---------- DATA EXTRACTS

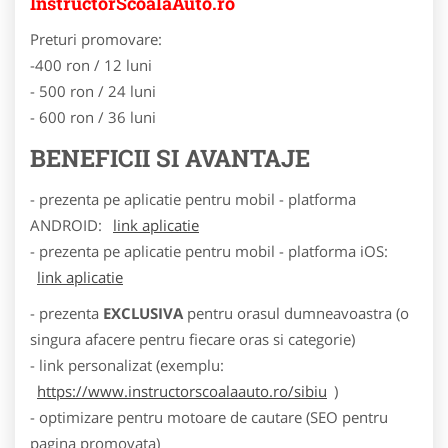
InstructorScoalaAuto.ro
Preturi promovare:
-400 ron / 12 luni
- 500 ron / 24 luni
- 600 ron / 36 luni
BENEFICII SI AVANTAJE
- prezenta pe aplicatie pentru mobil - platforma
ANDROID:
link aplicatie
- prezenta pe aplicatie pentru mobil - platforma iOS:
link aplicatie
- prezenta
EXCLUSIVA
pentru orasul dumneavoastra (o
singura afacere pentru fiecare oras si categorie)
- link personalizat (exemplu:
https://www.instructorscoalaauto.ro/sibiu
)
- optimizare pentru motoare de cautare (SEO pentru
pagina promovata)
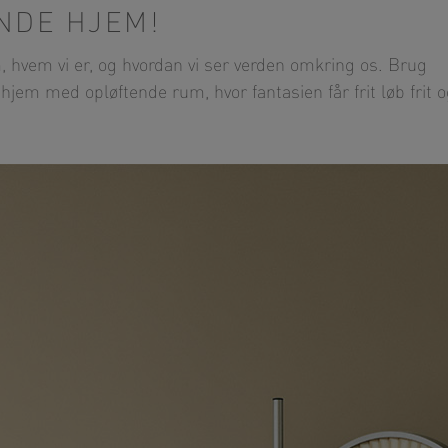
NDE HJEM!
m, hvem vi er, og hvordan vi ser verden omkring os. Brug
e hjem med opløftende rum, hvor fantasien får frit løb frit 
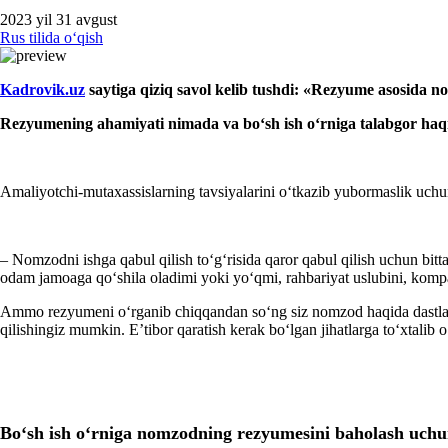
2023 yil 31 avgust
Rus tilida oʻqish
Kadrovik.uz
saytiga qiziq savol kelib tushdi: «Rezyume asosida n
Rezyumening ahamiyati nimada va boʻsh ish oʻrniga talabgor haqi
Amaliyotchi-mutaхassislarning tavsiyalarini oʻtkazib yubormaslik uch
– Nomzodni ishga qabul qilish toʻgʻrisida qaror qabul qilish uchun bi
odam jamoaga qoʻshila oladimi yoki yoʻqmi, rahbariyat uslubini, kompa
Ammo rezyumeni oʻrganib chiqqandan soʻng siz nomzod haqida dastlabki f
qilishingiz mumkin. E’tibor qaratish kerak boʻlgan jihatlarga toʻхtalib o
Boʻsh ish oʻrniga nomzodning rezyumesini baholash uch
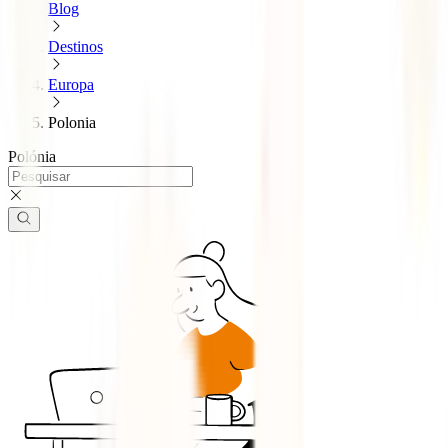
Blog
Destinos
Europa
Polonia
Polónia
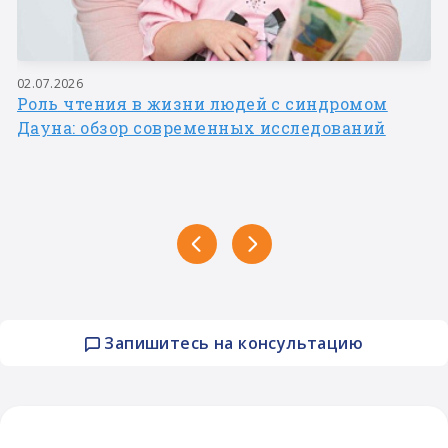
02.07.2026
Роль чтения в жизни людей с синдромом
Дауна: обзор современных исследований
Запишитесь на консультацию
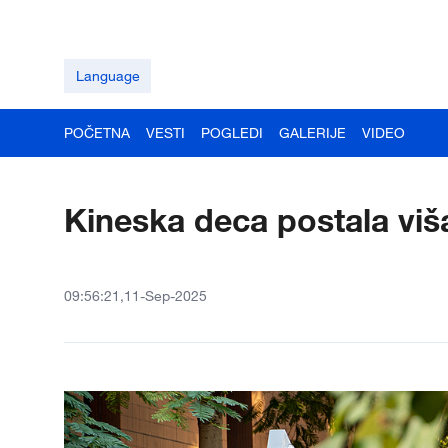
Language
POČETNA
VESTI
POGLEDI
GALERIJE
VIDEO
Kineska deca postala viš
09:56:21,11-Sep-2025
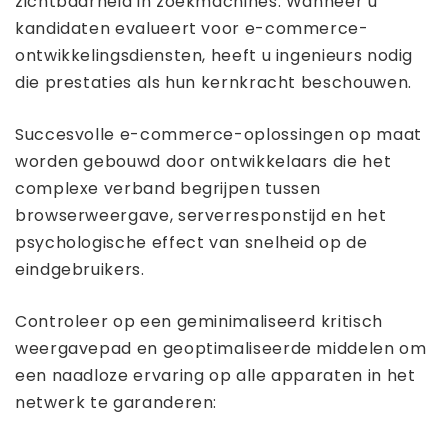
zichtbaarheid in zoekmachines. Wanneer u
kandidaten evalueert voor e-commerce-
ontwikkelingsdiensten, heeft u ingenieurs nodig
die prestaties als hun kernkracht beschouwen.
Succesvolle e-commerce-oplossingen op maat
worden gebouwd door ontwikkelaars die het
complexe verband begrijpen tussen
browserweergave, serverresponstijd en het
psychologische effect van snelheid op de
eindgebruikers.
Controleer op een geminimaliseerd kritisch
weergavepad en geoptimaliseerde middelen om
een ​​naadloze ervaring op alle apparaten in het
netwerk te garanderen:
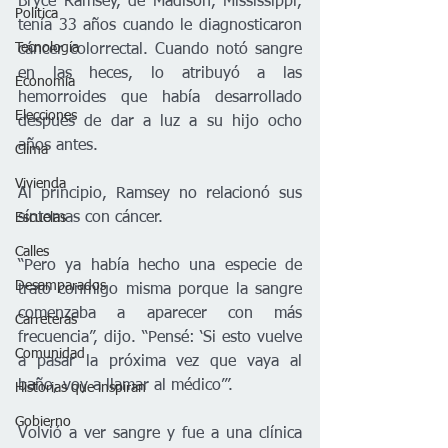
Bryce Ramsey, de Madison, Mississippi, 
Política
tenía 33 años cuando le diagnosticaron 
Tecnología
cáncer colorrectal. Cuando notó sangre 
en las heces, lo atribuyó a las 
Economía
hemorroides que había desarrollado 
Elecciones
después de dar a luz a su hijo ocho 
años antes.
Clima
Vivienda
Al principio, Ramsey no relacionó sus 
síntomas con cáncer.
Escuelas
Calles
“Pero ya había hecho una especie de 
Desamparados
trato conmigo misma porque la sangre 
comenzaba a aparecer con más 
Carreteras
frecuencia”, dijo. “Pensé: ‘Si esto vuelve 
Comunidad
a pasar la próxima vez que vaya al 
baño, voy a llamar al médico’”.
Historias que inspiran
Gobierno
Volvió a ver sangre y fue a una clínica 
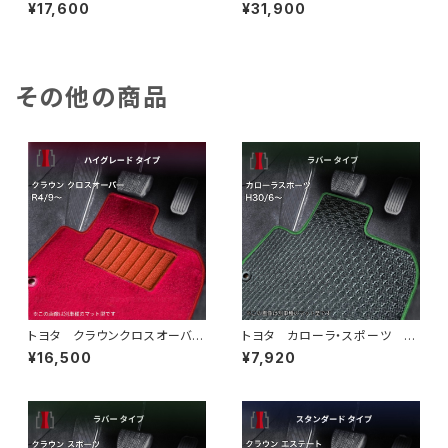
MJ系 フロアマット一式 カー
MJ系 フロアマット一式 カー
¥17,600
¥31,900
マット スペシャルタイプ
マット 神戸タータン 特別受
注生産品
その他の商品
トヨタ クラウンクロスオーバ
トヨタ カローラ・スポーツ H
ー R4/9〜 TZSH35/AZSH
30/6〜 210系 フロアマット
¥16,500
¥7,920
35 フロアマット一式 カーマ
一式 カーマット 防水 ラバ
ット ハイグレードタイプ
ータイプ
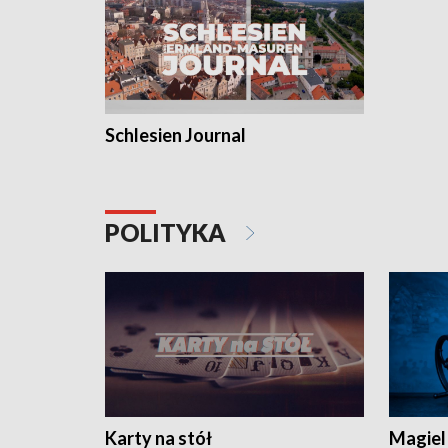
Schlesien Journal
POLITYKA
Karty na stół
Magiel 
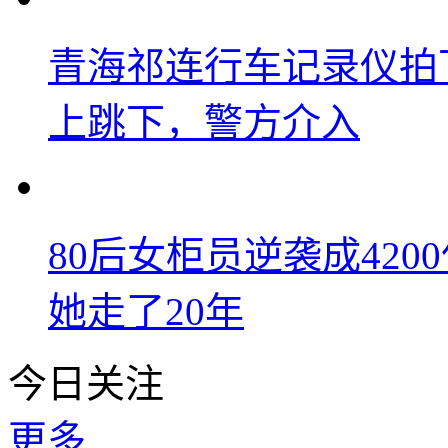
青海祁连行车记录仪拍
上跳下，警方介入
80后女柜员逆袭成42
她走了20年
今日关注
更多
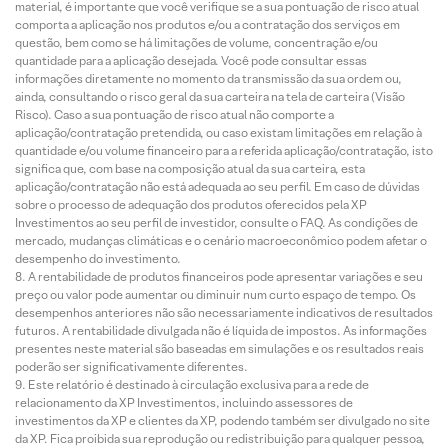
material, é importante que você verifique se a sua pontuação de risco atual
comporta a aplicação nos produtos e/ou a contratação dos serviços em
questão, bem como se há limitações de volume, concentração e/ou
quantidade para a aplicação desejada. Você pode consultar essas
informações diretamente no momento da transmissão da sua ordem ou,
ainda, consultando o risco geral da sua carteira na tela de carteira (Visão
Risco). Caso a sua pontuação de risco atual não comporte a
aplicação/contratação pretendida, ou caso existam limitações em relação à
quantidade e/ou volume financeiro para a referida aplicação/contratação, isto
significa que, com base na composição atual da sua carteira, esta
aplicação/contratação não está adequada ao seu perfil. Em caso de dúvidas
sobre o processo de adequação dos produtos oferecidos pela XP
Investimentos ao seu perfil de investidor, consulte o FAQ. As condições de
mercado, mudanças climáticas e o cenário macroeconômico podem afetar o
desempenho do investimento.
A rentabilidade de produtos financeiros pode apresentar variações e seu
preço ou valor pode aumentar ou diminuir num curto espaço de tempo. Os
desempenhos anteriores não são necessariamente indicativos de resultados
futuros. A rentabilidade divulgada não é líquida de impostos. As informações
presentes neste material são baseadas em simulações e os resultados reais
poderão ser significativamente diferentes.
Este relatório é destinado à circulação exclusiva para a rede de
relacionamento da XP Investimentos, incluindo assessores de
investimentos da XP e clientes da XP, podendo também ser divulgado no site
da XP. Fica proibida sua reprodução ou redistribuição para qualquer pessoa,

--------------------

In the entries above, find every line holding the word "perfil" and copy it out.

aplicação/contratação não está adequada ao seu perfil. Em caso de dúvidas
Investimentos ao seu perfil de investidor, consulte o FAQ. As condições de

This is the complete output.